Wouldn’t it be cool to use afl on Adobe Reader itself? It might be slow, but a crash would then be a true crash on our final target. Adobe Reader runs on Windows and macOS. I’m a Linux user so I started out with a local Windows 8 VM with Adobe Reader DC installed. No need to install Windows 10 I figured because that might just over complicate things with even more mitigations up front. You’ll know by now that afl does not support Windows out of the box, but @ifsecure actually ported it by leveraging DynamoRIO and released WinAFL.
WinAFL will require you to specify a function name (given the target has symbols) or function offset, which you should find by reverse engineering your target application. The function should open your input, process it, close your input. WinAFL will run your target application and loop this function, again and again, each time restoring the state of memory as if it were the first run, replacing the input file meanwhile. This is a clever way to reach a high number of executions per second.
So I tried WinAFL on an easy target first: unrar.exe, a small CLI application. This seems to work great. Load unrar.exe in a disassembler and find your offset and number of args. Populate a small input corpus and run WinAFL. For example:
For the more complex apps like Adobe Reader and FoxitReader, I wasn’t able to get things going this easily.
Attempt 1: Harness AcroRd32.dll
When your disassemble Adobe Reader (I focussed on AcroRd32.dll) you’ll find some references to PDDoc. This made me think: how about coding a harness which does a LoadLibrary on AcroRd32.dll and using GetProcAddress call the methods that open and process a PDF document.
That didn’t work out: the number of args did not match the number of args I could find in a couple of online Adobe SDK resources. Furthermore, I had too much trouble figuring out all the crazy data structures you need to put in place.
Trial and error kept resulting in error. My harness.cpp is now in the trash.
Attempt 2: Harness JP2KLib.dll
This dll is responsible for rendering JPEG2000 files, so what if we can focus on just that part of the PDF processing? Well, again, I hit the wall in trying to figure out the way JP2KLib.dll works. Making use of API call spying software did not help either (no symbols, just huge structures).
Attempt 3: Find an offset for WinAFL to target the real thing
I put in quite some time and effort to find a fuzzable function in AcroRd32.exe and .dll.
But even if you could find one that meets all WinAFL’s requirements of such a method, by the time you try to fuzz it with WinAFL you’ll find out it cannot cover code running in child processes. And Adobe Reader spawns a child process that does the heavy lifting.

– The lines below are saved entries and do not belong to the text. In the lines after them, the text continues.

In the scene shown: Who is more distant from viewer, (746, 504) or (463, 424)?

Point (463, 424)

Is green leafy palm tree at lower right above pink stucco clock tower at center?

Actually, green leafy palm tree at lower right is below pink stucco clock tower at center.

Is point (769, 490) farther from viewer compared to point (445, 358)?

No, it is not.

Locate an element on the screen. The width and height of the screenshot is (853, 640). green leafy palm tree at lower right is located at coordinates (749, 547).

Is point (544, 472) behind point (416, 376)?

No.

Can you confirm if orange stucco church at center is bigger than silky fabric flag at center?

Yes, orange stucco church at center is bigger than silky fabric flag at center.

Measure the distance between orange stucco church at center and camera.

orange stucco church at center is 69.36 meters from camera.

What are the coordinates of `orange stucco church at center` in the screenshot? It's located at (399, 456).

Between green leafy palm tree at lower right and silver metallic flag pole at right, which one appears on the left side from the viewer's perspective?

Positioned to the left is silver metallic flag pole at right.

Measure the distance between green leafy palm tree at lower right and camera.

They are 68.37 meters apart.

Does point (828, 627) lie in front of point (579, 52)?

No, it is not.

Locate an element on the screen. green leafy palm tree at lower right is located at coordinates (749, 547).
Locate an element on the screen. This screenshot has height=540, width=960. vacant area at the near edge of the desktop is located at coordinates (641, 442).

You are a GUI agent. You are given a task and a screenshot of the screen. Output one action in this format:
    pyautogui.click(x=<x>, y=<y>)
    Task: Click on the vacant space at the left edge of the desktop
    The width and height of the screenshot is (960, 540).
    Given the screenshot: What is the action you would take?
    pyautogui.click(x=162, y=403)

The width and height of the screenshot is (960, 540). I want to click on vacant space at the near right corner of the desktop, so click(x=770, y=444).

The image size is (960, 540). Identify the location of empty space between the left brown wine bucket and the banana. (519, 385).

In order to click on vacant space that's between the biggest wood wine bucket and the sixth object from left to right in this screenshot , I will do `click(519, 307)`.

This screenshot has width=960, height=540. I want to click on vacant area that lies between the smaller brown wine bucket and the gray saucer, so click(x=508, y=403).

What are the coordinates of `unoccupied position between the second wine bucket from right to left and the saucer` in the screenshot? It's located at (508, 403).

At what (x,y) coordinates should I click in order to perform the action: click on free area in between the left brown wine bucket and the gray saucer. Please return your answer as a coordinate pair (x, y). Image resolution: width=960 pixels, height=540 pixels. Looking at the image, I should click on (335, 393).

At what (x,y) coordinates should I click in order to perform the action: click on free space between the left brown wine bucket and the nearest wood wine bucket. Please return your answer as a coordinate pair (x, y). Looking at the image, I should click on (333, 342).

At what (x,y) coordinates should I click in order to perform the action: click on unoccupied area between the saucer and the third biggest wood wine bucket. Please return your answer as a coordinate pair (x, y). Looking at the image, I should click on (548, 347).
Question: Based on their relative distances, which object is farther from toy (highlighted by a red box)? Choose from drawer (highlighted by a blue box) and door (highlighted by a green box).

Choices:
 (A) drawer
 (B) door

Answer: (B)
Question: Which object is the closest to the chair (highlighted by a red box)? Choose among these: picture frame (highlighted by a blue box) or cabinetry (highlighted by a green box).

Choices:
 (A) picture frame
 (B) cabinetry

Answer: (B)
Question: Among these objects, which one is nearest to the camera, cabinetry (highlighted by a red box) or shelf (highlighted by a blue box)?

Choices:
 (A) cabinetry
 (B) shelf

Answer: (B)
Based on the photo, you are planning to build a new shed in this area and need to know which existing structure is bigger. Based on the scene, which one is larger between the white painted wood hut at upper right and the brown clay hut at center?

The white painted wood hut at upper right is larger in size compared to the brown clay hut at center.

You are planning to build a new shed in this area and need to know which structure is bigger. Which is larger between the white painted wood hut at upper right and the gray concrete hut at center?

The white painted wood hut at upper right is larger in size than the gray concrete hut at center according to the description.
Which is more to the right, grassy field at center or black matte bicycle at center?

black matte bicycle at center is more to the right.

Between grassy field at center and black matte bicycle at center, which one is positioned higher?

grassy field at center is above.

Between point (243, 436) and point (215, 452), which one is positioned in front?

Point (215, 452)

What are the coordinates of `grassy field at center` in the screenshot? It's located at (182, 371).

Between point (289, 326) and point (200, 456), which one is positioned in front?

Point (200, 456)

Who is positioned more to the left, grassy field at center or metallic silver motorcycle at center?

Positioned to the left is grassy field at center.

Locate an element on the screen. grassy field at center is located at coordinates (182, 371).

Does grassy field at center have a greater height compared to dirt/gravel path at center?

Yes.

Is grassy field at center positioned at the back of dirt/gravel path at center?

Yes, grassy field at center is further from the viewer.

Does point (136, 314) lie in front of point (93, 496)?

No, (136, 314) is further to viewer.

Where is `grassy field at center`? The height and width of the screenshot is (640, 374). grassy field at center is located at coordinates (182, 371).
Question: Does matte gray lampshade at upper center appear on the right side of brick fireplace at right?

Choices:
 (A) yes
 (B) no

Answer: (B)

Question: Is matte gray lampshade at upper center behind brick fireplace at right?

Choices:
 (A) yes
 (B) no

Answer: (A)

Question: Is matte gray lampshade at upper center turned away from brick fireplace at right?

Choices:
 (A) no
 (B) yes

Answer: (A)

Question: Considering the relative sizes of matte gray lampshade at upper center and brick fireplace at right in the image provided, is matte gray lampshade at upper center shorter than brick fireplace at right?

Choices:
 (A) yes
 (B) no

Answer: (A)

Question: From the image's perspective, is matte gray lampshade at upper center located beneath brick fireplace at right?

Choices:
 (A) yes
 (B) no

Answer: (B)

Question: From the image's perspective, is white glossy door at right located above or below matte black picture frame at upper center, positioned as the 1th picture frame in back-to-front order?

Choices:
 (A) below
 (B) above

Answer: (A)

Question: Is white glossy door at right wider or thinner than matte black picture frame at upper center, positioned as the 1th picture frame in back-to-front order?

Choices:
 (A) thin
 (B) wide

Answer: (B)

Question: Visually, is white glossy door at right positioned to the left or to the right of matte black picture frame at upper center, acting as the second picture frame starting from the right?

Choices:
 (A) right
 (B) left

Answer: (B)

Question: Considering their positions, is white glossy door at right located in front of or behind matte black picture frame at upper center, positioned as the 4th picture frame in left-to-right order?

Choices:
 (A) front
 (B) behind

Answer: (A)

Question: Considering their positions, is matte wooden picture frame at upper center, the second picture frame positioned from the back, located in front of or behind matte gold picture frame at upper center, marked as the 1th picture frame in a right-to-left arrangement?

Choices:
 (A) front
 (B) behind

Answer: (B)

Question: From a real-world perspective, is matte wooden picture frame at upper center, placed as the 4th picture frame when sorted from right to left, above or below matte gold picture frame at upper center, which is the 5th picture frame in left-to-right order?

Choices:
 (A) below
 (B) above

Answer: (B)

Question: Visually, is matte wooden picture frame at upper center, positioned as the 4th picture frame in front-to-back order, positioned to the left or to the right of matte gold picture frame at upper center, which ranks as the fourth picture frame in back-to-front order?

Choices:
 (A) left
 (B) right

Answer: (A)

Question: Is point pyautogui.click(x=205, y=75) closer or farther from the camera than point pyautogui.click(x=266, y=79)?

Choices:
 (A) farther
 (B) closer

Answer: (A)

You can confirm this yourself by loading Reader in WinDbg and on the initial break apply .childdbg 1. On subsequent breaks, you can check out loaded modules, switch between the processes, etc.
Not sure even if child coverage would be possible you’ll be able to provide WinAFL with a proper target function. It needs to open your input, render it, and close it immediately to free resources so WinAFL can put a new input in place and repeat. I don’t think such a function is built into Adobe Reader :-) Perhaps… coding a custom plugin? Then have the fuzzer cover AcroRd32.dll but target your plugin function. I did not investigate this path further.
Harnessing the PDF Libraries
Browsing Adobe’s and Foxit’s websites you’ll find out there are actually SDK’s you can download and use. This gave me the idea you can write your own harness that simply renders a given input PDF in memory using the engine exposed by the SDK. Odds are this is the exact same engine as the actual Reader uses to do the rendering.
First of all you need to get a copy of the Adobe and/or Foxit SDK’s. Note these SDK’s are available as evaluation packages.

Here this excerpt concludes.